Significance was assessed using likelihood ratio tests, comparing the hypothesis model to a null model that was identical to the hypothesis model save for the exclusion of the interaction/term under investigation. Effect sizes and bootstrapped 95% confidence intervals, which were estimated using the R-package ‘arm’, are reported in Tables 1 and S1. The full model was simplified, allowing for the creation of a minimally adequate model with more immediately interpretable effect sizes. Since the three-way interaction between season, average age and delta age; the two-way interaction between average age and delta age; the two-way interaction between season and average age; and the two-way interaction between season and delta age were non-significant, these terms were excluded during a step-wise backwards elimination process (Table 1). The resulting minimally adequate model included the main effects of season, average age, and delta age. Delta age was included irrespective of significance so as the difference between the effects of the delta and average age components could be assessed. This we did by estimating the difference between both effects and assessing whether the associated bootstrapped 95% Confidence Intervals overlapped zero (van de Pol & Wright 2009).
We proceeded to re-run all analyses using only the 177 tracks (i.e. 78% of all tracks). We did so because birds migrating further south seemingly followed different, less efficient routes (see Figure 1), such that any difference in navigational performance might represent differences in destination rather than performance (see Tables S1 and S2).
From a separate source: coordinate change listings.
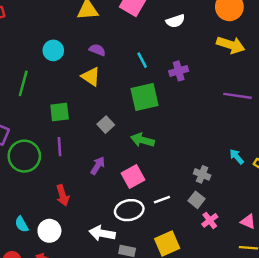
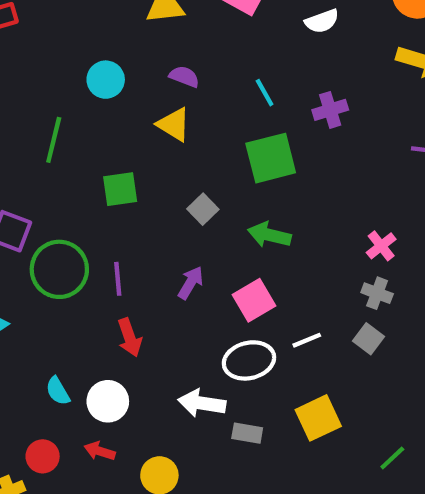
purple line: (59, 147) -> (118, 279), moved
pink cross: (210, 220) -> (381, 246), moved

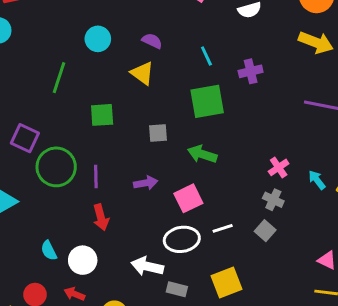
gray square: (203, 209) -> (158, 133), turned 36
purple arrow: (191, 283) -> (146, 183), turned 45

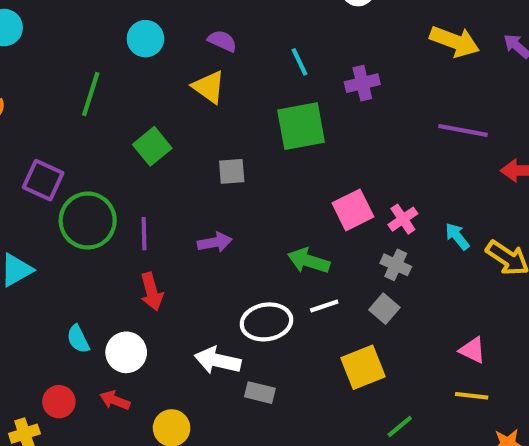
green square: (102, 115) -> (152, 146), turned -35
green arrow: (202, 154) -> (309, 261), moved
pink square: (188, 198) -> (353, 210), moved
yellow square: (226, 282) -> (363, 367), moved

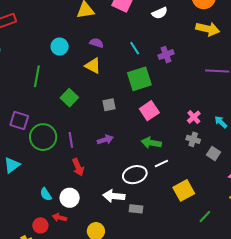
pink square: (353, 210) -> (149, 111), moved
gray square: (384, 309) -> (214, 153), moved
red arrow: (115, 400) -> (59, 218), moved

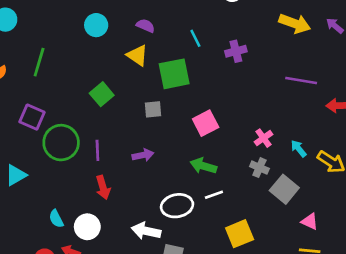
green line: (37, 76) -> (39, 62), moved
green square: (139, 79) -> (174, 74), moved
gray square: (214, 153) -> (284, 189), size x1.5

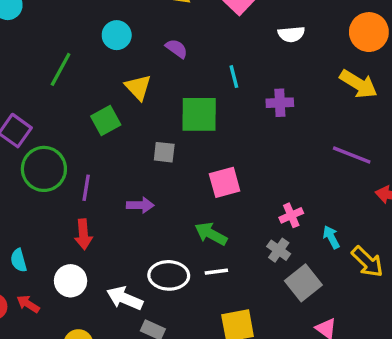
yellow triangle: (137, 55) -> (138, 87), moved
green line: (39, 62) -> (61, 69), moved
white circle: (87, 227) -> (71, 281), moved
Analysis of the effect of navigational efficiency on migratory timing and duration
To test whether the duration of migration, or the resulting arrival date (known to be under selection, at least in spring; see Moiron et al. 2024), varied with instantaneous deflection, for each route we regressed the overall time spent migrating (i.e. the time of the end of migration minus the time of migration onset, in days; assuming a Gaussian error distribution) or the Julian date of arrival against the average instantaneous deflection observed over the route, including individual identity as a random effect and season as a fixed effect.
As above, significance was assessed using likelihood ratio tests comparing the hypothesis model to a null model that was identical to the hypothesis model save for the exclusion of the interaction/term under investigation. All effect sizes and bootstrapped 95% confidence intervals are reported in Tables 2 and S2.